1. The problem statement, all variables and given/known data
A 45 deg wedge is pushed along a table with a constant accelaration A. A block of mass m slides without friction on the wedge. Find its accelaration.

2. Relevant equations

3. The attempt at a solution

$(x_b - x_w)\tan \theta = h -y_b$

$\ddot x_b + \ddot y_b = A$

Now equating forces horizontal and vertical forces on the block,

$N\cos \theta - mg = m \ddot y_b$

$N\sin\theta = m \ddot x_b$

Substituting these two in constraint equation,

$\sqrt{2}\times N = mg - mA$

$N = \dfrac{m}{2}(g + A)$

Substituting this back in the equations of forces on the block,

$\ddot x_b = \dfrac{g + A}{2}$ and $\ddot y_b = \dfrac{A - g}{2}$.

This is correct but if I take $mg -N\cos \theta = m \ddot y_b$ I get a wrong answer. For me, since the block is moving downward , $mg -N\cos \theta$ feels more natural and correct than $-mg +N\cos \theta$.
Anyway it does not give correct answer it gives $A = g$ which is wrong. I want to know why ?

2. May 18, 2017

Staff: Mentor

3. May 18, 2017

haruspex

As a vector equation that is true, but not as scalars.
How do you get that? Where did the $\sqrt{2}$ come from?

4. May 19, 2017

Buffu

$m\ddot x_b + m\ddot y_b = mA$

$N\sin \theta + N\cos \theta - mg = mA$

$\theta = 45^\circ$

$2N/\sqrt{2} = mg + mA \iff N\sqrt{2} = mg + mA$

Yes I know but I don't know the direction of those vectors.

5. May 19, 2017

haruspex

Ok, I did not notice you were told that. I only saw the θ in the diagram.
The two accelerations are at right angles. How do you find the magnitude of their vector sum? Hint: Greek gent, name starting with P.

6. May 19, 2017

Buffu

Pythagoras theorem. $\vec a = \sqrt{|\ddot x_b |^2 + |\ddot y_b |^2 }$ but how is magnitude tell me about direction ?

7. May 19, 2017

haruspex

It doesn't, but it is clearly a correct equation instead of the one you had.
But... you seem to be mixing up the two accelerations. "A" is the given acceleration of the wedge, not the block.

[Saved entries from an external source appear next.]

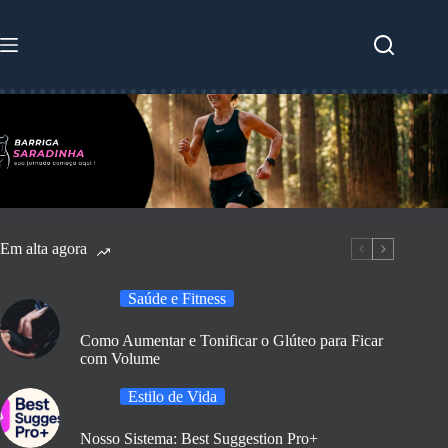
Pular
para
o
conteúdo
Em alta agora
Saúde e Fitness
Como Aumentar e Tonificar o Glúteo para Ficar
com Volume
Estilo de Vida
Nosso Sistema: Best Suggestion Pro+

Think about the acceleration of the block relative to the wedge ( X and Y components). What is the component of the normal to the wedge?

8. May 19, 2017

Buffu

Is $\ddot x_b + \ddot y_b = A$ incorrect ?

Why ? I differentiated $(x_b - x_w)\tan \theta = h -y_b$ twice to get it.

9. May 19, 2017

haruspex

Then please post that working. I do not understand what happened to the tan θ.

10. May 20, 2017

Buffu

In the small triangle,

$\tan \beta = \dfrac{h - y_b}{x_b - x_w} \iff (x_b - x_w)\tan \beta = h - y_b \iff (\ddot x_b - \ddot x_w)\tan \beta = -\ddot y_b$

Since $\beta = \theta = 45^\circ$, $\tan \beta = 1$.

$\ddot x_b - \ddot x_w = -\ddot y_b$.

11. May 20, 2017

haruspex

Oh, ok.
Very sorry, but because I engage in many threads at once I sometimes forget some crucial fact about a problem. In this case I forgot you had already explained θ is 45°. So now I agree with all your equations and can only apologise for all the noise.

Moving on to your original question:
You have defined y as positive upwards, so $\ddot y$ is positive upwards. In the equation $\Sigma F_y=m\ddot y$, the forces must also be written as positive upwards, so $N\cos \theta-mg$.

12. May 20, 2017

Buffu

Oh, right, that was basic. I thought I was missing something very basic. lol.